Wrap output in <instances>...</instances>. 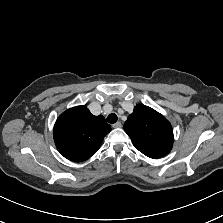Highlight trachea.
Masks as SVG:
<instances>
[{
    "label": "trachea",
    "mask_w": 223,
    "mask_h": 223,
    "mask_svg": "<svg viewBox=\"0 0 223 223\" xmlns=\"http://www.w3.org/2000/svg\"><path fill=\"white\" fill-rule=\"evenodd\" d=\"M107 121L111 124L116 123L117 122V115L115 113H112V114L108 115Z\"/></svg>",
    "instance_id": "1"
}]
</instances>
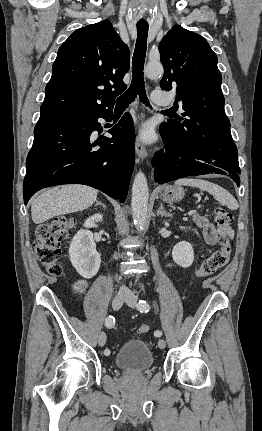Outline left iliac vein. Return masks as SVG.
Segmentation results:
<instances>
[{
	"label": "left iliac vein",
	"instance_id": "left-iliac-vein-1",
	"mask_svg": "<svg viewBox=\"0 0 262 431\" xmlns=\"http://www.w3.org/2000/svg\"><path fill=\"white\" fill-rule=\"evenodd\" d=\"M125 303L131 308H135L137 305V297L133 293H128L125 298ZM158 347L164 349L166 347V342L164 339L158 340Z\"/></svg>",
	"mask_w": 262,
	"mask_h": 431
}]
</instances>
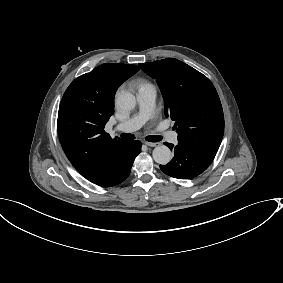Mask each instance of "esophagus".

◆ ◆ ◆ ◆ ◆ ◆ ◆

> _How to complete this task_
What the answer must hold is the exact text of every line from the one containing "Outline left iliac vein. Return masks as SVG." through the end of the data, minus any pictures.

> _Solved problem_
Outline left iliac vein. Return masks as SVG.
Segmentation results:
<instances>
[{
	"label": "left iliac vein",
	"instance_id": "left-iliac-vein-1",
	"mask_svg": "<svg viewBox=\"0 0 262 431\" xmlns=\"http://www.w3.org/2000/svg\"><path fill=\"white\" fill-rule=\"evenodd\" d=\"M125 303L131 308H135L137 305V297L133 293H128L125 298ZM158 347L164 349L166 347V342L164 339L158 340Z\"/></svg>",
	"mask_w": 262,
	"mask_h": 431
}]
</instances>
Mask each instance of "esophagus".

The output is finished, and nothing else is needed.